### SOURCE MATERIAL
◆ ◆ ◆ ◆ ◆

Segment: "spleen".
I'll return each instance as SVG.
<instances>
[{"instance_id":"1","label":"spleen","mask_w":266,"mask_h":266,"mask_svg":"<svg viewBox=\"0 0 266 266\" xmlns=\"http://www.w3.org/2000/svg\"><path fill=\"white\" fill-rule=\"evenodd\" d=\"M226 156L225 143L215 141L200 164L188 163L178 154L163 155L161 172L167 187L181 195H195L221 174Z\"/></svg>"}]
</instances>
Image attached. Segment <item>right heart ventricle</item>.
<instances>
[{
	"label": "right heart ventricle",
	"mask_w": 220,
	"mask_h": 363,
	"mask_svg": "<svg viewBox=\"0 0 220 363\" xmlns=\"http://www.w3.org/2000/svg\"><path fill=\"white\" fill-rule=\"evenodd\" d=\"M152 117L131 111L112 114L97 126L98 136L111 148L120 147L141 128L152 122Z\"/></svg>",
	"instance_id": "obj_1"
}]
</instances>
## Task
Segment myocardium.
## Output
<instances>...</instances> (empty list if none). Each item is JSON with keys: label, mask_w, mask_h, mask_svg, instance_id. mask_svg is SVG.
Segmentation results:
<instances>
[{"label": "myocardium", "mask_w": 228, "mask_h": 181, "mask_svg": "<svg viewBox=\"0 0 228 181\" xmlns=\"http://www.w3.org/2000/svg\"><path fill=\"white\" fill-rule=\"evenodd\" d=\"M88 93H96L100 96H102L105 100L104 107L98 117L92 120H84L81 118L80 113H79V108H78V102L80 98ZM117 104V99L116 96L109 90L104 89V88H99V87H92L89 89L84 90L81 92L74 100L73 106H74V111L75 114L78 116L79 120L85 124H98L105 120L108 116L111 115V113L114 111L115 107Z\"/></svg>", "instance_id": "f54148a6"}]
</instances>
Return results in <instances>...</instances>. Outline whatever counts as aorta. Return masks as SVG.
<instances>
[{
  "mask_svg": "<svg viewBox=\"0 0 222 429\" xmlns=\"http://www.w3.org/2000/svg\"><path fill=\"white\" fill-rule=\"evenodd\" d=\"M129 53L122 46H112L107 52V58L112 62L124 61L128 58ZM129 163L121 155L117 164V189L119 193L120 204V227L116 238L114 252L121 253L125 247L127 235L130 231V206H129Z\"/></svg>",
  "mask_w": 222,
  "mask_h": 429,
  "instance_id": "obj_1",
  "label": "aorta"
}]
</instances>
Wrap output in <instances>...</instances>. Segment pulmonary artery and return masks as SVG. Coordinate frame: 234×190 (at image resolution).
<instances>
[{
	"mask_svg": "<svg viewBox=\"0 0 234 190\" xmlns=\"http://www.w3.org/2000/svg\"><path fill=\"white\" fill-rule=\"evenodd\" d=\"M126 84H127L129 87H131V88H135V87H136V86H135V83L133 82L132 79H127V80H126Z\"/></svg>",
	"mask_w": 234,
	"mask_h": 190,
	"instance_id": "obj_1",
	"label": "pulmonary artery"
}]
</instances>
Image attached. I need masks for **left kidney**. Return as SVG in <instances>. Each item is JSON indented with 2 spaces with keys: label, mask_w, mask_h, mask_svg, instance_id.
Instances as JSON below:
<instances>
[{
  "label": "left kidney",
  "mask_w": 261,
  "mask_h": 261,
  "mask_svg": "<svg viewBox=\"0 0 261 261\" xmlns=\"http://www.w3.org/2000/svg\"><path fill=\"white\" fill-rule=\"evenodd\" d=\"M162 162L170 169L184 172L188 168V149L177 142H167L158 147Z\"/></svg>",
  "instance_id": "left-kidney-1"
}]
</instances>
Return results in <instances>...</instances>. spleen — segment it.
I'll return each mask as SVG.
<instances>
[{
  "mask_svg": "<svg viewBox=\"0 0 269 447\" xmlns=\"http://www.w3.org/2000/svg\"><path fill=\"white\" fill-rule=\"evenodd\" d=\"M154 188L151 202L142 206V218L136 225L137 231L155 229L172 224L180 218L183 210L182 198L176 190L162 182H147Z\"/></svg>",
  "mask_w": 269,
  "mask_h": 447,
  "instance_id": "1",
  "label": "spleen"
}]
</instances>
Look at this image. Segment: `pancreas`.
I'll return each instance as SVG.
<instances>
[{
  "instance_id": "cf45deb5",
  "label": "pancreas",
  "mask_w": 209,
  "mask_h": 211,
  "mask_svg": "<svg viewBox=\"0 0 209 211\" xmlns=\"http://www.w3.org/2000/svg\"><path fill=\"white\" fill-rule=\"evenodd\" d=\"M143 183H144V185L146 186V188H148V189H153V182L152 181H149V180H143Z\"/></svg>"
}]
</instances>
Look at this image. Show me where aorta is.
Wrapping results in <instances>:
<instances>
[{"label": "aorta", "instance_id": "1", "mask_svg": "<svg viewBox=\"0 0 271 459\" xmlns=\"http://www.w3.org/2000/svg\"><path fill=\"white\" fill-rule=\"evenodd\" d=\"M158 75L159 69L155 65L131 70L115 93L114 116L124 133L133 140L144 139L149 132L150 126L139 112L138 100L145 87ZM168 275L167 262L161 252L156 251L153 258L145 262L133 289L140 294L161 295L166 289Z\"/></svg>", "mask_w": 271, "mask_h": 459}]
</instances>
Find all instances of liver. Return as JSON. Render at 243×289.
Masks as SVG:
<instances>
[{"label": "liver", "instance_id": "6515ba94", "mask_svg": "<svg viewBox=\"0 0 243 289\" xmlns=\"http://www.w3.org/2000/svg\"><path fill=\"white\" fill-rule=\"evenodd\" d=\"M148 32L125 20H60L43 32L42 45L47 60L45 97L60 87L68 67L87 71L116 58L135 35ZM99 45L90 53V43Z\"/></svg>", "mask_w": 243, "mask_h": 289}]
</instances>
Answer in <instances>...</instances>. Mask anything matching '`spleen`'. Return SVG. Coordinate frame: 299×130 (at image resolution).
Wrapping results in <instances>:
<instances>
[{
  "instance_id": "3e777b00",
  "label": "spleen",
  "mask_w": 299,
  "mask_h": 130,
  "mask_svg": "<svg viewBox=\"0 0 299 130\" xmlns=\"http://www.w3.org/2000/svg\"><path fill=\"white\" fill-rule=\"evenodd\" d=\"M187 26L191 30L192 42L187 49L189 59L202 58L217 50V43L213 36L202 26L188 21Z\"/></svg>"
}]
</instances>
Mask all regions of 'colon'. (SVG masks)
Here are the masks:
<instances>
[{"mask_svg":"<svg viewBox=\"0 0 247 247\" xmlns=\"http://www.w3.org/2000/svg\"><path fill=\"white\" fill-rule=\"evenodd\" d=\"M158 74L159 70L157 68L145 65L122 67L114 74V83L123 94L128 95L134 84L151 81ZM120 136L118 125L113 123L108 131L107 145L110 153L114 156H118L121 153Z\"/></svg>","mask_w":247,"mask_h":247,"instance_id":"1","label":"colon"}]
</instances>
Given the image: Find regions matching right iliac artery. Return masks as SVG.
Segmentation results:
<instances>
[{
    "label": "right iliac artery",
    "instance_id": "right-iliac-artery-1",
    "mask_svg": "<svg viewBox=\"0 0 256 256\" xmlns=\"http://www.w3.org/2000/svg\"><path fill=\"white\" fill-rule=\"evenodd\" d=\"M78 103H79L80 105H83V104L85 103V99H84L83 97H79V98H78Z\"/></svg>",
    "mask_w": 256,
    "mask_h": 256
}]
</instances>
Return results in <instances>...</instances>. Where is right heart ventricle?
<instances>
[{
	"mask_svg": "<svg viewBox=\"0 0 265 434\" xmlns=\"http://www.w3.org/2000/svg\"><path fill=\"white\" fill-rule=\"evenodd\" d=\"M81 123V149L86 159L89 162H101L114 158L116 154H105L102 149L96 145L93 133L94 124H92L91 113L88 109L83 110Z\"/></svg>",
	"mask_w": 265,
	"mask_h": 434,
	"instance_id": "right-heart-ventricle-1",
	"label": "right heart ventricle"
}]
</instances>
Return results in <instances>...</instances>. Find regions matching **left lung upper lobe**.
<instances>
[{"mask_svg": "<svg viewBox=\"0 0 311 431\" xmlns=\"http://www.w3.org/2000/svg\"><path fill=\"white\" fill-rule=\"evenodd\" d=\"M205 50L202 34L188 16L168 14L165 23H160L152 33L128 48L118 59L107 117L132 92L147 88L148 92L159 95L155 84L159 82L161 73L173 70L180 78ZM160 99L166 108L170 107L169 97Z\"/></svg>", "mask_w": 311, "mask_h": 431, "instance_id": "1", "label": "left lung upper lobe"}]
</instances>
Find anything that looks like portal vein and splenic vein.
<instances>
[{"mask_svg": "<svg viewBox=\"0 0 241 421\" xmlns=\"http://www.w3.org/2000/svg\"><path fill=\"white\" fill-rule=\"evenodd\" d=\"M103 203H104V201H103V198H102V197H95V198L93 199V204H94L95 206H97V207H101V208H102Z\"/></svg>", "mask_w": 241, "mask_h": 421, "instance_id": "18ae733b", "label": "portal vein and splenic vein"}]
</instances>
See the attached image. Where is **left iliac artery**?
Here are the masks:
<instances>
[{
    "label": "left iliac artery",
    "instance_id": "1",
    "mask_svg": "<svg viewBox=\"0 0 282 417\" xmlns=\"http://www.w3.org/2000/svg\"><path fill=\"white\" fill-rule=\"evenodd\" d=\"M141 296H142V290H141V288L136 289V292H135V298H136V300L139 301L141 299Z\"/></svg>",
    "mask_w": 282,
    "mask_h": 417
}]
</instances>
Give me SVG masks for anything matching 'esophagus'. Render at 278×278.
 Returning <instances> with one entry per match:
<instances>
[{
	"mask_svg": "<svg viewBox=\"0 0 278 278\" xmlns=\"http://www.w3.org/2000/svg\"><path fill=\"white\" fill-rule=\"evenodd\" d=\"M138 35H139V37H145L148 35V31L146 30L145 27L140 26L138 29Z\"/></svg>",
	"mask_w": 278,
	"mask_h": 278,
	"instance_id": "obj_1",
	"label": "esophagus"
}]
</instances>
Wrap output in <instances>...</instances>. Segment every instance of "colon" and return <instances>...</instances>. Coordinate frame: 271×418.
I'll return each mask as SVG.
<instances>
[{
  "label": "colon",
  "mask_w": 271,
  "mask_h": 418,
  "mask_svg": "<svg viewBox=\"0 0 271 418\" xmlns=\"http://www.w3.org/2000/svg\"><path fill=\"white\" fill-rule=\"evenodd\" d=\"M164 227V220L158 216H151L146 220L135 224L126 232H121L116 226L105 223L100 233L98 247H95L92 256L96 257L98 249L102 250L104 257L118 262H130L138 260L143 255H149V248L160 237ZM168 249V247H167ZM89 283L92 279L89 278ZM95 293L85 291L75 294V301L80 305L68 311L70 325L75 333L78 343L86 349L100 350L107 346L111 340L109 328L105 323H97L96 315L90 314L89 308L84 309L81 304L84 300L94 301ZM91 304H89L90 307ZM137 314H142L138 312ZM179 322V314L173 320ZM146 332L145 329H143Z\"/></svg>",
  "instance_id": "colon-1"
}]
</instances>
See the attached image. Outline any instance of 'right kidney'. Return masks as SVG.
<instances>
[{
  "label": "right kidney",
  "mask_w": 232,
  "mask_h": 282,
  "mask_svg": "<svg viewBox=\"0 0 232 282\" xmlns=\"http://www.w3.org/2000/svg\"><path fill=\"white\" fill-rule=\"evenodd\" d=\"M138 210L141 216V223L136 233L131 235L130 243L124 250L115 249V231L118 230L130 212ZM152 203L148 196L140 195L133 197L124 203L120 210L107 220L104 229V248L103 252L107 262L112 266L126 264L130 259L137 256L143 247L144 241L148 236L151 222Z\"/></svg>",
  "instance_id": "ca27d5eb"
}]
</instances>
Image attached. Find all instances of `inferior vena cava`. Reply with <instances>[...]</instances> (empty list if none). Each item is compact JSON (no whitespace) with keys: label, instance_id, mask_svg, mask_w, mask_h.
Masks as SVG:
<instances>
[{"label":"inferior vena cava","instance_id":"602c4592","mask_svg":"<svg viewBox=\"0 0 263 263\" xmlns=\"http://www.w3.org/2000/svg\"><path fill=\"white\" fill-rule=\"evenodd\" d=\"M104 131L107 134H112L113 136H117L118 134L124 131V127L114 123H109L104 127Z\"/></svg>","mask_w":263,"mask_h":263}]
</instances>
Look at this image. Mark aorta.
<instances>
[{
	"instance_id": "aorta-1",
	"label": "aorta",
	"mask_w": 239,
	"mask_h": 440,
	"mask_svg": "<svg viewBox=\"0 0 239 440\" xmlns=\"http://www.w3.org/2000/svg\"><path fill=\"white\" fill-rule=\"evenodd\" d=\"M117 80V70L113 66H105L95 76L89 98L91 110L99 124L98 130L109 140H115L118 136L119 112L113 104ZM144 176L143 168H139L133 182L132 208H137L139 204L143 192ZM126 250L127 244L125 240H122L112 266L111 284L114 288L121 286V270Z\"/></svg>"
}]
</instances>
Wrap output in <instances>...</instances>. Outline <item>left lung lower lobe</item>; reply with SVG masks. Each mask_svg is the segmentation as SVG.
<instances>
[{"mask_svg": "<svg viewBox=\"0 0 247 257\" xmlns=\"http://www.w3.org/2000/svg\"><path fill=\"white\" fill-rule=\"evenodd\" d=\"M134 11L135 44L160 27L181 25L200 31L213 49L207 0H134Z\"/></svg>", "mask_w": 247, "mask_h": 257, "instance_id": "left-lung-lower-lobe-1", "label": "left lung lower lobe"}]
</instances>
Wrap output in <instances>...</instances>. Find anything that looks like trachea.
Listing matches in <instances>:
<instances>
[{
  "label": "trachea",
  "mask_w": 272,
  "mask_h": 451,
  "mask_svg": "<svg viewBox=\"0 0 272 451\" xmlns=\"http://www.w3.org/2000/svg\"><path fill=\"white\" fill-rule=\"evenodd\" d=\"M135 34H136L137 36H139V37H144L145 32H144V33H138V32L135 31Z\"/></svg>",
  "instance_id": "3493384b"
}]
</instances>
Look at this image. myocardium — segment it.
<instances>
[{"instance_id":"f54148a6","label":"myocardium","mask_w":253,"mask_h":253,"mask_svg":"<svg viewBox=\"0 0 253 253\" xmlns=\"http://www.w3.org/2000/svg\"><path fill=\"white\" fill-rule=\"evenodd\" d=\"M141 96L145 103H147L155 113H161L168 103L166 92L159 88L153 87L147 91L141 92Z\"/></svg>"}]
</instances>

◆ ◆ ◆ ◆ ◆

### WORK REQUEST
Starting at the line that contains "Wrap output in <instances>...</instances>. Find", write out every line through the end of the entries, exactly and with nothing added.

### ANSWER TO THIS EXERCISE
Wrap output in <instances>...</instances>. Find anything that looks like trachea.
Listing matches in <instances>:
<instances>
[{
  "label": "trachea",
  "mask_w": 272,
  "mask_h": 451,
  "mask_svg": "<svg viewBox=\"0 0 272 451\" xmlns=\"http://www.w3.org/2000/svg\"><path fill=\"white\" fill-rule=\"evenodd\" d=\"M135 34H136L137 36H139V37H144L145 32H144V33H138V32L135 31Z\"/></svg>",
  "instance_id": "3493384b"
}]
</instances>
Look at this image. myocardium — segment it.
<instances>
[{"instance_id":"f54148a6","label":"myocardium","mask_w":253,"mask_h":253,"mask_svg":"<svg viewBox=\"0 0 253 253\" xmlns=\"http://www.w3.org/2000/svg\"><path fill=\"white\" fill-rule=\"evenodd\" d=\"M141 96L145 103H147L155 113H161L168 103L166 92L159 88L153 87L147 91L141 92Z\"/></svg>"}]
</instances>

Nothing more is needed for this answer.